**WORK INSTRUCTION:**
Copy each line below exactly.
** RECORDS TO PROCESS follows **
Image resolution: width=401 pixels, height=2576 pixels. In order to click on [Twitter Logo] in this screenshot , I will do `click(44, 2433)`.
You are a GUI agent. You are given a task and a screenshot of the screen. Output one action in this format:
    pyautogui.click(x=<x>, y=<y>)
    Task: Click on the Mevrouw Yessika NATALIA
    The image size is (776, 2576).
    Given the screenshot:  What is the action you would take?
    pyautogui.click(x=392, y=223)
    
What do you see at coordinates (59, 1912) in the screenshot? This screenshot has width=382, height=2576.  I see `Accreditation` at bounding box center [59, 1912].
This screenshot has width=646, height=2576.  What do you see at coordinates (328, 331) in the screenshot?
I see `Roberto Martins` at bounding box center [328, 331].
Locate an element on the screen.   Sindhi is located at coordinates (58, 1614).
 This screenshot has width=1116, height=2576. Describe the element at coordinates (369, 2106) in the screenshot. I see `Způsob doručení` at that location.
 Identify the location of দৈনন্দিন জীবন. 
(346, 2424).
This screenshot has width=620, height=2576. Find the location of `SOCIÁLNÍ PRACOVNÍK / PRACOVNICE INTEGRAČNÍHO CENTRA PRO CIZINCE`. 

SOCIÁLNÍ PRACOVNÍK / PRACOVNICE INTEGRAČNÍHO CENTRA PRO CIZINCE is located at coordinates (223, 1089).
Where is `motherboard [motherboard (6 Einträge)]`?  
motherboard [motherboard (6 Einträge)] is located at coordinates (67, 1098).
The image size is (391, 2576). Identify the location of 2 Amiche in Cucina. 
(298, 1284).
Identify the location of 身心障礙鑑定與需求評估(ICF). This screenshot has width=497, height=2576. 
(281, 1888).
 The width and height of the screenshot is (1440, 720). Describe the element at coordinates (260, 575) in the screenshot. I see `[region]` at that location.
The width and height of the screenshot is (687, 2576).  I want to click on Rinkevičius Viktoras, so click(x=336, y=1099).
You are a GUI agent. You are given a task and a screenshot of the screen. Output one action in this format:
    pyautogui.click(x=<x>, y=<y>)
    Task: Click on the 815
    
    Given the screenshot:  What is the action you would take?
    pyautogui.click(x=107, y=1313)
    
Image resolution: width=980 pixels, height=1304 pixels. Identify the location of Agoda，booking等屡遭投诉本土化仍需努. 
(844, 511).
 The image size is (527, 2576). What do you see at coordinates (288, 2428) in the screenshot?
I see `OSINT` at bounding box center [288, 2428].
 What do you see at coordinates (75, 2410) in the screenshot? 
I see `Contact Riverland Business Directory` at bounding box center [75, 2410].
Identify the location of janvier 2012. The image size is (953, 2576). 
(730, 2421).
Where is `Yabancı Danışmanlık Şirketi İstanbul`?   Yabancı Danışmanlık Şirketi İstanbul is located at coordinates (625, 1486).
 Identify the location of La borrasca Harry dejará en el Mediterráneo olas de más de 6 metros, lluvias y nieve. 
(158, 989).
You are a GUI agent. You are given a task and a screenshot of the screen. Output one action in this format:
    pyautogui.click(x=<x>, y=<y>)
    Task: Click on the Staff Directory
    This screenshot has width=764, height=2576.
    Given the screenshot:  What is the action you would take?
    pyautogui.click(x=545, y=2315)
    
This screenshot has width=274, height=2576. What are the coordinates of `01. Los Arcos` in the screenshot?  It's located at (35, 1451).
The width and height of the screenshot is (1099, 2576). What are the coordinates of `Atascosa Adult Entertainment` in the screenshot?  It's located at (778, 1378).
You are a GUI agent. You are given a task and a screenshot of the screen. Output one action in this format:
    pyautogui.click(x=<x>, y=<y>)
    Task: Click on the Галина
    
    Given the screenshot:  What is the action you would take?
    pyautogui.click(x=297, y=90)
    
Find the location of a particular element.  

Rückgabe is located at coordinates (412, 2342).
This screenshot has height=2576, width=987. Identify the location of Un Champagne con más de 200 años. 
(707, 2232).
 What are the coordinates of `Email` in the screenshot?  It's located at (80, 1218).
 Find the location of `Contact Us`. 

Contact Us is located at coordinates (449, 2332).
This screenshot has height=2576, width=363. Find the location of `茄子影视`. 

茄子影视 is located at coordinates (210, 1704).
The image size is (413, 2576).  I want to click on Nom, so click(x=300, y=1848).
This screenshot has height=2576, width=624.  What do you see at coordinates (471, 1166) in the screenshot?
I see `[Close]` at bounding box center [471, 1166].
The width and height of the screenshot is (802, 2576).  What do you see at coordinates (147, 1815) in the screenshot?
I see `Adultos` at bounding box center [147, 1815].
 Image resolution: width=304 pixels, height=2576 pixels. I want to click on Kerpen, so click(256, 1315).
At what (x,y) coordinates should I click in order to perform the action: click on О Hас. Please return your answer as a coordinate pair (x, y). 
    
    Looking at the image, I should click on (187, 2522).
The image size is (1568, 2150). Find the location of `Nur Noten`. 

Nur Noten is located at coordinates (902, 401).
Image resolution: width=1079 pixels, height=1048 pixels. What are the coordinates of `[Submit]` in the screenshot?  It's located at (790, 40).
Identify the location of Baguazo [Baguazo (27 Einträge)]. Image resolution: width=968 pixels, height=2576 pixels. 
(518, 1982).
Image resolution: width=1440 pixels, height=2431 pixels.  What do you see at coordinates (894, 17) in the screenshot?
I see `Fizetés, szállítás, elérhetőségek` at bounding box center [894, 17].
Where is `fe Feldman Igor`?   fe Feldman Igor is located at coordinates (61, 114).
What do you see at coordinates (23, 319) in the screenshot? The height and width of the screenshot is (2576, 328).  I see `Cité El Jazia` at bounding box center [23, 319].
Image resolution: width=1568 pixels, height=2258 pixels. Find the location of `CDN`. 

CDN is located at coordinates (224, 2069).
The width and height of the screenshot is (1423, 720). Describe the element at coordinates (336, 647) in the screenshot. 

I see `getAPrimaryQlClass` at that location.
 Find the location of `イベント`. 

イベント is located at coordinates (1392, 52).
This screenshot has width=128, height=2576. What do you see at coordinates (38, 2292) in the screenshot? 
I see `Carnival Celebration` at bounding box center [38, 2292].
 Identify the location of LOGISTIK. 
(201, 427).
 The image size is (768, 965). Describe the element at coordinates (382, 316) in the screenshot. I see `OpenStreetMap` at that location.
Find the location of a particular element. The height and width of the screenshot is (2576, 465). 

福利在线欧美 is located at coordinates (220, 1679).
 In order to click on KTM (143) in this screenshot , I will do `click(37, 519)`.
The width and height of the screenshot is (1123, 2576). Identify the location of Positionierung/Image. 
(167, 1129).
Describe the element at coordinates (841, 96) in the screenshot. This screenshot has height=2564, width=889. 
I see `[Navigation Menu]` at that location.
** End of RECORDS TO PROCESS **
**RESULT:**
Image resolution: width=401 pixels, height=2576 pixels. In order to click on [Twitter Logo] in this screenshot , I will do `click(44, 2433)`.
You are a GUI agent. You are given a task and a screenshot of the screen. Output one action in this format:
    pyautogui.click(x=<x>, y=<y>)
    Task: Click on the Mevrouw Yessika NATALIA
    The image size is (776, 2576).
    Given the screenshot:  What is the action you would take?
    pyautogui.click(x=392, y=223)
    
What do you see at coordinates (59, 1912) in the screenshot? This screenshot has width=382, height=2576.  I see `Accreditation` at bounding box center [59, 1912].
This screenshot has width=646, height=2576.  What do you see at coordinates (328, 331) in the screenshot?
I see `Roberto Martins` at bounding box center [328, 331].
Locate an element on the screen.   Sindhi is located at coordinates (58, 1614).
 This screenshot has width=1116, height=2576. Describe the element at coordinates (369, 2106) in the screenshot. I see `Způsob doručení` at that location.
 Identify the location of দৈনন্দিন জীবন. 
(346, 2424).
This screenshot has width=620, height=2576. Find the location of `SOCIÁLNÍ PRACOVNÍK / PRACOVNICE INTEGRAČNÍHO CENTRA PRO CIZINCE`. 

SOCIÁLNÍ PRACOVNÍK / PRACOVNICE INTEGRAČNÍHO CENTRA PRO CIZINCE is located at coordinates (223, 1089).
Where is `motherboard [motherboard (6 Einträge)]`?  
motherboard [motherboard (6 Einträge)] is located at coordinates (67, 1098).
The image size is (391, 2576). Identify the location of 2 Amiche in Cucina. 
(298, 1284).
Identify the location of 身心障礙鑑定與需求評估(ICF). This screenshot has width=497, height=2576. 
(281, 1888).
 The width and height of the screenshot is (1440, 720). Describe the element at coordinates (260, 575) in the screenshot. I see `[region]` at that location.
The width and height of the screenshot is (687, 2576).  I want to click on Rinkevičius Viktoras, so click(x=336, y=1099).
You are a GUI agent. You are given a task and a screenshot of the screen. Output one action in this format:
    pyautogui.click(x=<x>, y=<y>)
    Task: Click on the 815
    
    Given the screenshot:  What is the action you would take?
    pyautogui.click(x=107, y=1313)
    
Image resolution: width=980 pixels, height=1304 pixels. Identify the location of Agoda，booking等屡遭投诉本土化仍需努. 
(844, 511).
 The image size is (527, 2576). What do you see at coordinates (288, 2428) in the screenshot?
I see `OSINT` at bounding box center [288, 2428].
 What do you see at coordinates (75, 2410) in the screenshot? 
I see `Contact Riverland Business Directory` at bounding box center [75, 2410].
Identify the location of janvier 2012. The image size is (953, 2576). 
(730, 2421).
Where is `Yabancı Danışmanlık Şirketi İstanbul`?   Yabancı Danışmanlık Şirketi İstanbul is located at coordinates (625, 1486).
 Identify the location of La borrasca Harry dejará en el Mediterráneo olas de más de 6 metros, lluvias y nieve. 
(158, 989).
You are a GUI agent. You are given a task and a screenshot of the screen. Output one action in this format:
    pyautogui.click(x=<x>, y=<y>)
    Task: Click on the Staff Directory
    This screenshot has width=764, height=2576.
    Given the screenshot:  What is the action you would take?
    pyautogui.click(x=545, y=2315)
    
This screenshot has width=274, height=2576. What are the coordinates of `01. Los Arcos` in the screenshot?  It's located at (35, 1451).
The width and height of the screenshot is (1099, 2576). What are the coordinates of `Atascosa Adult Entertainment` in the screenshot?  It's located at (778, 1378).
You are a GUI agent. You are given a task and a screenshot of the screen. Output one action in this format:
    pyautogui.click(x=<x>, y=<y>)
    Task: Click on the Галина
    
    Given the screenshot:  What is the action you would take?
    pyautogui.click(x=297, y=90)
    
Find the location of a particular element.  

Rückgabe is located at coordinates (412, 2342).
This screenshot has height=2576, width=987. Identify the location of Un Champagne con más de 200 años. 
(707, 2232).
 What are the coordinates of `Email` in the screenshot?  It's located at (80, 1218).
 Find the location of `Contact Us`. 

Contact Us is located at coordinates (449, 2332).
This screenshot has height=2576, width=363. Find the location of `茄子影视`. 

茄子影视 is located at coordinates (210, 1704).
The image size is (413, 2576).  I want to click on Nom, so click(x=300, y=1848).
This screenshot has height=2576, width=624.  What do you see at coordinates (471, 1166) in the screenshot?
I see `[Close]` at bounding box center [471, 1166].
The width and height of the screenshot is (802, 2576).  What do you see at coordinates (147, 1815) in the screenshot?
I see `Adultos` at bounding box center [147, 1815].
 Image resolution: width=304 pixels, height=2576 pixels. I want to click on Kerpen, so click(256, 1315).
At what (x,y) coordinates should I click in order to perform the action: click on О Hас. Please return your answer as a coordinate pair (x, y). 
    
    Looking at the image, I should click on (187, 2522).
The image size is (1568, 2150). Find the location of `Nur Noten`. 

Nur Noten is located at coordinates (902, 401).
Image resolution: width=1079 pixels, height=1048 pixels. What are the coordinates of `[Submit]` in the screenshot?  It's located at (790, 40).
Identify the location of Baguazo [Baguazo (27 Einträge)]. Image resolution: width=968 pixels, height=2576 pixels. 
(518, 1982).
Image resolution: width=1440 pixels, height=2431 pixels.  What do you see at coordinates (894, 17) in the screenshot?
I see `Fizetés, szállítás, elérhetőségek` at bounding box center [894, 17].
Where is `fe Feldman Igor`?   fe Feldman Igor is located at coordinates (61, 114).
What do you see at coordinates (23, 319) in the screenshot? The height and width of the screenshot is (2576, 328).  I see `Cité El Jazia` at bounding box center [23, 319].
Image resolution: width=1568 pixels, height=2258 pixels. Find the location of `CDN`. 

CDN is located at coordinates (224, 2069).
The width and height of the screenshot is (1423, 720). Describe the element at coordinates (336, 647) in the screenshot. 

I see `getAPrimaryQlClass` at that location.
 Find the location of `イベント`. 

イベント is located at coordinates (1392, 52).
This screenshot has width=128, height=2576. What do you see at coordinates (38, 2292) in the screenshot? 
I see `Carnival Celebration` at bounding box center [38, 2292].
 Identify the location of LOGISTIK. 
(201, 427).
 The image size is (768, 965). Describe the element at coordinates (382, 316) in the screenshot. I see `OpenStreetMap` at that location.
Find the location of a particular element. The height and width of the screenshot is (2576, 465). 

福利在线欧美 is located at coordinates (220, 1679).
 In order to click on KTM (143) in this screenshot , I will do `click(37, 519)`.
The width and height of the screenshot is (1123, 2576). Identify the location of Positionierung/Image. 
(167, 1129).
Describe the element at coordinates (841, 96) in the screenshot. This screenshot has height=2564, width=889. 
I see `[Navigation Menu]` at that location.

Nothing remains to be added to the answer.